Wednesday's opening session brought eight Apollo-era astronauts together.
Now ranging in age from 76 to 84, the former astronauts may have slowed somewhat physically, but they took part in a spirited discussion on the future of space exploration.
All seem frustrated by the apparent stagnation of the current U.S. space program, but they said they are encouraged by the entry of private ventures into the field.
Rusty Schweickart flew on Apollo 9 back in 1969. He says commercial space flight is the best thing to happen to space exploration since the days of Apollo.
"When you go today to any gathering of people involved in private space initiatives, the juices are flowing. It's exciting. I mean, it's a rock concert, man. I mean things are really bubbling," Schweickart said.
Retired astronaut Charlie Duke, 79, is the youngest man to ever walk on the moon. He says he respects the innovative work of companies like Elon Musk's SpaceX, and said those types of firms will have to be profitable in order to stay in the game.
"I think he [Musk] has some great ideas with his automobiles and his spacecraft. But it's going to take NASA's money or the government money to get it done," Duke said.
The astronauts also tackled the question of sending humans to Mars.
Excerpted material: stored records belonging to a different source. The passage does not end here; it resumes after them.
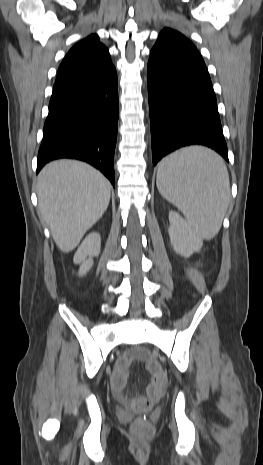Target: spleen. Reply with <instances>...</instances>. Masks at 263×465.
Listing matches in <instances>:
<instances>
[{"mask_svg":"<svg viewBox=\"0 0 263 465\" xmlns=\"http://www.w3.org/2000/svg\"><path fill=\"white\" fill-rule=\"evenodd\" d=\"M157 188L201 238L211 239L219 232L228 208L230 183L218 154L188 147L168 155L159 163Z\"/></svg>","mask_w":263,"mask_h":465,"instance_id":"1","label":"spleen"}]
</instances>
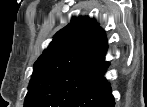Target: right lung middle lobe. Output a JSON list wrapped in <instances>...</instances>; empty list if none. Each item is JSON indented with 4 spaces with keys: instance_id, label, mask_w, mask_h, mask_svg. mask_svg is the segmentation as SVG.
Masks as SVG:
<instances>
[{
    "instance_id": "right-lung-middle-lobe-1",
    "label": "right lung middle lobe",
    "mask_w": 147,
    "mask_h": 107,
    "mask_svg": "<svg viewBox=\"0 0 147 107\" xmlns=\"http://www.w3.org/2000/svg\"><path fill=\"white\" fill-rule=\"evenodd\" d=\"M98 69L32 76L24 107H67L97 76Z\"/></svg>"
}]
</instances>
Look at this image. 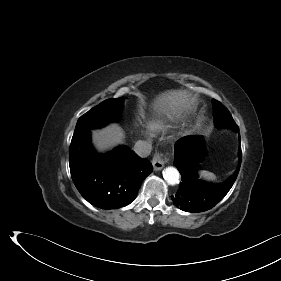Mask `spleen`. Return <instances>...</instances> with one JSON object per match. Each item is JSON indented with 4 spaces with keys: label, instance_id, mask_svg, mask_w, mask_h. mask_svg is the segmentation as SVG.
Segmentation results:
<instances>
[{
    "label": "spleen",
    "instance_id": "obj_1",
    "mask_svg": "<svg viewBox=\"0 0 281 281\" xmlns=\"http://www.w3.org/2000/svg\"><path fill=\"white\" fill-rule=\"evenodd\" d=\"M200 178L207 180V181H213L216 179V175L212 172L201 170L199 171Z\"/></svg>",
    "mask_w": 281,
    "mask_h": 281
}]
</instances>
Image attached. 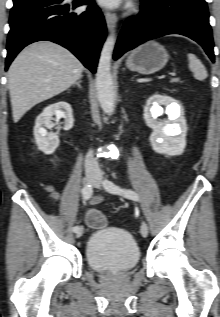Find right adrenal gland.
<instances>
[{
    "label": "right adrenal gland",
    "instance_id": "1",
    "mask_svg": "<svg viewBox=\"0 0 220 317\" xmlns=\"http://www.w3.org/2000/svg\"><path fill=\"white\" fill-rule=\"evenodd\" d=\"M82 77H83V75L80 76V78L78 79V81H76L73 86L77 85L79 88H81V84H80V83H81Z\"/></svg>",
    "mask_w": 220,
    "mask_h": 317
}]
</instances>
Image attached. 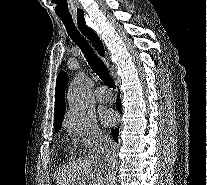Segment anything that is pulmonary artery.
I'll return each instance as SVG.
<instances>
[{"label":"pulmonary artery","instance_id":"obj_1","mask_svg":"<svg viewBox=\"0 0 207 185\" xmlns=\"http://www.w3.org/2000/svg\"><path fill=\"white\" fill-rule=\"evenodd\" d=\"M97 101L101 103H107L111 100L112 93L108 90H103L101 88L97 89L95 93Z\"/></svg>","mask_w":207,"mask_h":185}]
</instances>
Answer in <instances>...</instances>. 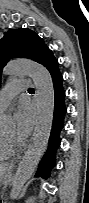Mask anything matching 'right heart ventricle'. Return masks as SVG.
Wrapping results in <instances>:
<instances>
[{"instance_id": "right-heart-ventricle-1", "label": "right heart ventricle", "mask_w": 89, "mask_h": 203, "mask_svg": "<svg viewBox=\"0 0 89 203\" xmlns=\"http://www.w3.org/2000/svg\"><path fill=\"white\" fill-rule=\"evenodd\" d=\"M10 154L6 151L2 138L0 136V160H6Z\"/></svg>"}]
</instances>
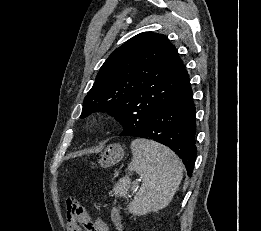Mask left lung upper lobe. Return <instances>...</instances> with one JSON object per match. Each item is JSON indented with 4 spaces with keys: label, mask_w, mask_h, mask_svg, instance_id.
<instances>
[{
    "label": "left lung upper lobe",
    "mask_w": 261,
    "mask_h": 231,
    "mask_svg": "<svg viewBox=\"0 0 261 231\" xmlns=\"http://www.w3.org/2000/svg\"><path fill=\"white\" fill-rule=\"evenodd\" d=\"M188 83V73L170 41L162 34L141 33L104 62L84 99L81 118L103 111L124 130L142 128Z\"/></svg>",
    "instance_id": "5c2ea615"
}]
</instances>
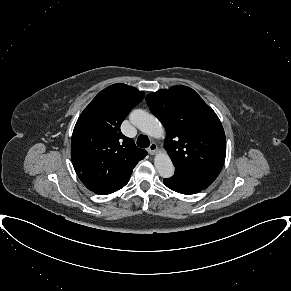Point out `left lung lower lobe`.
I'll return each mask as SVG.
<instances>
[{
  "instance_id": "0a47b994",
  "label": "left lung lower lobe",
  "mask_w": 291,
  "mask_h": 291,
  "mask_svg": "<svg viewBox=\"0 0 291 291\" xmlns=\"http://www.w3.org/2000/svg\"><path fill=\"white\" fill-rule=\"evenodd\" d=\"M217 176L175 169V174L164 179L165 186L181 194H195L210 186Z\"/></svg>"
}]
</instances>
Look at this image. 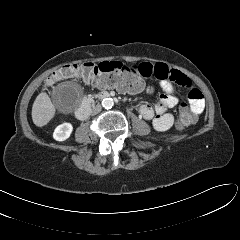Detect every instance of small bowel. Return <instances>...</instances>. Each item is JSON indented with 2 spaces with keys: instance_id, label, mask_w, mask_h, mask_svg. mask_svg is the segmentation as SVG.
<instances>
[{
  "instance_id": "obj_1",
  "label": "small bowel",
  "mask_w": 240,
  "mask_h": 240,
  "mask_svg": "<svg viewBox=\"0 0 240 240\" xmlns=\"http://www.w3.org/2000/svg\"><path fill=\"white\" fill-rule=\"evenodd\" d=\"M141 78L154 77L159 80L162 94L154 108L148 104H142L138 112L142 118L150 122L157 131H166L173 125V115L168 111L179 102V96L175 86L188 89V106L192 113L197 116L205 107V100L200 90L192 86L191 80L182 72L169 67L164 63L143 62L134 67ZM105 88L107 86L97 85Z\"/></svg>"
}]
</instances>
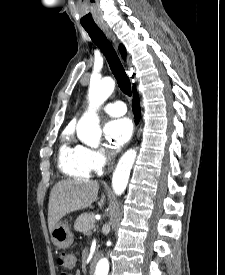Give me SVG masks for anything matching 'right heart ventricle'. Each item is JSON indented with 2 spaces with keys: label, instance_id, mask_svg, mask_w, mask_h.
I'll return each instance as SVG.
<instances>
[{
  "label": "right heart ventricle",
  "instance_id": "obj_1",
  "mask_svg": "<svg viewBox=\"0 0 225 275\" xmlns=\"http://www.w3.org/2000/svg\"><path fill=\"white\" fill-rule=\"evenodd\" d=\"M69 135H66L68 139ZM59 167L66 175L77 178H89L92 170L86 163L81 148L78 146H70L65 142L59 153Z\"/></svg>",
  "mask_w": 225,
  "mask_h": 275
}]
</instances>
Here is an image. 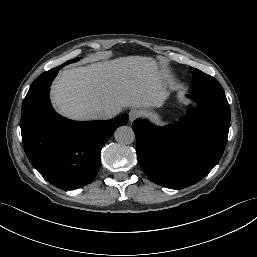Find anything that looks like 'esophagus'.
I'll return each mask as SVG.
<instances>
[{
    "mask_svg": "<svg viewBox=\"0 0 257 257\" xmlns=\"http://www.w3.org/2000/svg\"><path fill=\"white\" fill-rule=\"evenodd\" d=\"M140 116V112L138 109H132L129 112V121L132 123Z\"/></svg>",
    "mask_w": 257,
    "mask_h": 257,
    "instance_id": "34e87169",
    "label": "esophagus"
}]
</instances>
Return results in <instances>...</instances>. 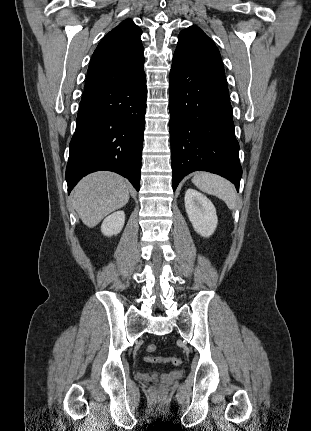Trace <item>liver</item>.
I'll return each instance as SVG.
<instances>
[{
	"label": "liver",
	"instance_id": "obj_1",
	"mask_svg": "<svg viewBox=\"0 0 311 431\" xmlns=\"http://www.w3.org/2000/svg\"><path fill=\"white\" fill-rule=\"evenodd\" d=\"M129 184L113 172H95L83 178L73 194V208L83 223L95 227L103 217L126 206Z\"/></svg>",
	"mask_w": 311,
	"mask_h": 431
}]
</instances>
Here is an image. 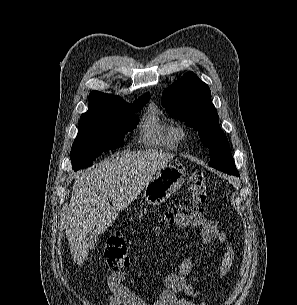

Apollo 11 Astronaut Buzz Aldrin advocates a trip to the Red Planet, even if it means the voyage is one way.
"What are they going to do when you bring them back here that can possibly compare in the value that they would be if they stayed there and Mars wasn't empty?" Aldrin said. "And now we are establishing an outpost on another planet. That is a big deal."
The MIT AeroAstro Centennial Symposium continues Thursday and concludes with a discussion Friday with SpaceX's Musk.
This segment aired on October 23, 2014.